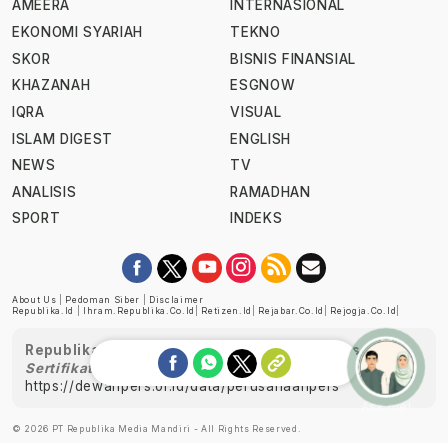
AMEERA
INTERNASIONAL
EKONOMI SYARIAH
TEKNO
SKOR
BISNIS FINANSIAL
KHAZANAH
ESGNOW
IQRA
VISUAL
ISLAM DIGEST
ENGLISH
NEWS
TV
ANALISIS
RAMADHAN
SPORT
INDEKS
About Us
|
Pedoman Siber
|
Disclaimer
Republika.id
|
Ihram.republika.co.id
|
Retizen.id
|
Rejabar.co.id
|
Rejogja.co.id
|
Republika telah diverifikasi oleh Dewan Pers
Sertifikat Nomor 1058/DP-Verifikasi/K/XII/2022
https://dewanpers.or.id/data/perusahaanpers
Ask me!
© 2026 PT Republika Media Mandiri - All Rights Reserved.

• • • • •

> _Exercise brief_
Only the pictures may be dropped when you copy the data above; everything else stays exact.

> _Written response_
AMEERA
INTERNASIONAL
EKONOMI SYARIAH
TEKNO
SKOR
BISNIS FINANSIAL
KHAZANAH
ESGNOW
IQRA
VISUAL
ISLAM DIGEST
ENGLISH
NEWS
TV
ANALISIS
RAMADHAN
SPORT
INDEKS
About Us
|
Pedoman Siber
|
Disclaimer
Republika.id
|
Ihram.republika.co.id
|
Retizen.id
|
Rejabar.co.id
|
Rejogja.co.id
|
Republika telah diverifikasi oleh Dewan Pers
Sertifikat Nomor 1058/DP-Verifikasi/K/XII/2022
https://dewanpers.or.id/data/perusahaanpers
Ask me!
© 2026 PT Republika Media Mandiri - All Rights Reserved.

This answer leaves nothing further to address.